*** Opening of INFORMATION PROVIDED ***

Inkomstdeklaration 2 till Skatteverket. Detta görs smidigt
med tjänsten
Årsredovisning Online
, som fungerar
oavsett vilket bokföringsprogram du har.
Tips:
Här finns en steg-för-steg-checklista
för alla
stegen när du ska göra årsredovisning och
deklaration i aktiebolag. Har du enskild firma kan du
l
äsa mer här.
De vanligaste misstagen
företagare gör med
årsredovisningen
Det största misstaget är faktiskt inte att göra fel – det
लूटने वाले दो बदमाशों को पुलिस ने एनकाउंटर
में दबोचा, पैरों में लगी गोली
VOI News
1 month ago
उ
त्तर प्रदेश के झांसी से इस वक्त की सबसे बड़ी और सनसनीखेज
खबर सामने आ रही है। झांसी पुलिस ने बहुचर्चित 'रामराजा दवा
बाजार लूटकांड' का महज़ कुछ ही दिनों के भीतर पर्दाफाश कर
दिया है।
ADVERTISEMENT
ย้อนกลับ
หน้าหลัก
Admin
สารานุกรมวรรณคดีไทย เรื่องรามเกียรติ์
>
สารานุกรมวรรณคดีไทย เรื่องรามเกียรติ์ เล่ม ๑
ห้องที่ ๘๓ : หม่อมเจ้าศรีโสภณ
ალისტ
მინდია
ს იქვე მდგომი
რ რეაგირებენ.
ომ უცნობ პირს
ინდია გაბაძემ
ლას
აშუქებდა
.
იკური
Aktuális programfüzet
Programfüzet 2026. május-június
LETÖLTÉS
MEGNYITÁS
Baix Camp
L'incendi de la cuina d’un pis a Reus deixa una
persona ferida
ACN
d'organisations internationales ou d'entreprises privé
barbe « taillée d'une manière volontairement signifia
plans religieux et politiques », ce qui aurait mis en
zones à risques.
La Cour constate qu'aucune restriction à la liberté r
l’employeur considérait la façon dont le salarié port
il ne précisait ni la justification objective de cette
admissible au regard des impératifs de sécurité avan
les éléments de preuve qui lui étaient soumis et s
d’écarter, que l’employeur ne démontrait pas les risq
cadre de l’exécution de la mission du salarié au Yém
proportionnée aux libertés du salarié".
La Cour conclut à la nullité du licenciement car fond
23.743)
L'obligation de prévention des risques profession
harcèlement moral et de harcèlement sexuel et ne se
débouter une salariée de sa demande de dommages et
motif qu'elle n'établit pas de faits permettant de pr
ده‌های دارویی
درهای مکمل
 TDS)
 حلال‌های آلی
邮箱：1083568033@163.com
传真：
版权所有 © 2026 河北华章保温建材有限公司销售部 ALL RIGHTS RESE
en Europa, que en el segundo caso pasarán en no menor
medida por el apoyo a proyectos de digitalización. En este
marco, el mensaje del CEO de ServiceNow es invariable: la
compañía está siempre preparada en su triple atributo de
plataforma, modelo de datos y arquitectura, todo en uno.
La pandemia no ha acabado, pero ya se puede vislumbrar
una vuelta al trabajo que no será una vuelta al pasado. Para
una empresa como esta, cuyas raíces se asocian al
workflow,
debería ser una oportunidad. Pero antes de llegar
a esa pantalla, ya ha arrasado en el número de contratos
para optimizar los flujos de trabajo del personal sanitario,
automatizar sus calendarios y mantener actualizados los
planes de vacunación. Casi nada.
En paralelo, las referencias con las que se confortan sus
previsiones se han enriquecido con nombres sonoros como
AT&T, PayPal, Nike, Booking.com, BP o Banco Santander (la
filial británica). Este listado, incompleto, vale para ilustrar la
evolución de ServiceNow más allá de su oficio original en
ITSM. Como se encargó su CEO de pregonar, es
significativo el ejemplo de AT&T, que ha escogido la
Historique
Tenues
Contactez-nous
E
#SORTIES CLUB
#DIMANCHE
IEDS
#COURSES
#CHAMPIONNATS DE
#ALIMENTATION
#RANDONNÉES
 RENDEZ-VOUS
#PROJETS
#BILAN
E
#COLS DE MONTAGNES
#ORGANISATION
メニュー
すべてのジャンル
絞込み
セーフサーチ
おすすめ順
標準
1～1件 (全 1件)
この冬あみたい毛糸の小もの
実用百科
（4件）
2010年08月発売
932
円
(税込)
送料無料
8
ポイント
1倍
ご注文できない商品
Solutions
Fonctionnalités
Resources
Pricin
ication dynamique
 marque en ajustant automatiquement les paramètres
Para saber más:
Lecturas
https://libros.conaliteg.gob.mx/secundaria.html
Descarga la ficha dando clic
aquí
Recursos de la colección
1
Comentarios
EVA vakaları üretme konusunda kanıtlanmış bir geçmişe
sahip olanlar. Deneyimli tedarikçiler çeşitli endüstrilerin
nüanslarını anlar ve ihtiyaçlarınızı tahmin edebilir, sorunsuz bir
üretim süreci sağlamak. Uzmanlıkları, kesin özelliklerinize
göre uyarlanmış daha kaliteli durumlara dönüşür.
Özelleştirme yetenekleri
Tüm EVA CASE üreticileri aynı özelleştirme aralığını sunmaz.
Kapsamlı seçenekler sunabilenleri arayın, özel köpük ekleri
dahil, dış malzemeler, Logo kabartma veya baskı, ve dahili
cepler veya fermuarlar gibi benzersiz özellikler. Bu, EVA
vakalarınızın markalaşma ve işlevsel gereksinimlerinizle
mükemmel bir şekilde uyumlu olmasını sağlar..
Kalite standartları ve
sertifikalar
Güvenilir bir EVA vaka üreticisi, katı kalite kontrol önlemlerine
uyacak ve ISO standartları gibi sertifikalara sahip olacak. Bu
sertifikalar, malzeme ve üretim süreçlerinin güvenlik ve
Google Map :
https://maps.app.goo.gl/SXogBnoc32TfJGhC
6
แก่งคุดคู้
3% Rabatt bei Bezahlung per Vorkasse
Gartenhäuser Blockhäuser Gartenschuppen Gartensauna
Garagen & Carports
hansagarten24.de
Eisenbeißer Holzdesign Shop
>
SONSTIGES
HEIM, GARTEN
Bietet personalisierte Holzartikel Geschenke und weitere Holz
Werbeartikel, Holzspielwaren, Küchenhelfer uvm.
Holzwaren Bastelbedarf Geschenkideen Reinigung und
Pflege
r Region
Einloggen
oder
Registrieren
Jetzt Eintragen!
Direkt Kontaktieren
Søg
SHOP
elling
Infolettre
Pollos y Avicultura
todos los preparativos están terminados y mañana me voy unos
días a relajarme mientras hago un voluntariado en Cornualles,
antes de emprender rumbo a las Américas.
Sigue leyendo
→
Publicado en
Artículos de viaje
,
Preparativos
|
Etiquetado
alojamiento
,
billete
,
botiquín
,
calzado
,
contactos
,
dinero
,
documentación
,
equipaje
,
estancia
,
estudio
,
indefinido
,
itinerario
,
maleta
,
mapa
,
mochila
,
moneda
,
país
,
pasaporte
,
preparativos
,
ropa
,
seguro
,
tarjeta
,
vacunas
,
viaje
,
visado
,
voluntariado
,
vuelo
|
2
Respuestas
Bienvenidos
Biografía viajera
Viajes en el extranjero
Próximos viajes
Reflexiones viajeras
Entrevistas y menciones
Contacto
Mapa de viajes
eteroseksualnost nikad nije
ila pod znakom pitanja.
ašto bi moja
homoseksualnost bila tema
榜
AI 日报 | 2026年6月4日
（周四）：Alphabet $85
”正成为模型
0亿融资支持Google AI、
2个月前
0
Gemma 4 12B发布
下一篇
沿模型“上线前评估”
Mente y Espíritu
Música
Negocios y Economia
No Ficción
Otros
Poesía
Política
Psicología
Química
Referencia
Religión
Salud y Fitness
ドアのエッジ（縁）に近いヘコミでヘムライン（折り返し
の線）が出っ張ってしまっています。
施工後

*** Close of INFORMATION PROVIDED ***

- WHAT TO PRODUCE
Which of the lines above include the string "employeur"? Pick them out and copy them.

- RESPONSE
l’employeur considérait la façon dont le salarié port
d’écarter, que l’employeur ne démontrait pas les risq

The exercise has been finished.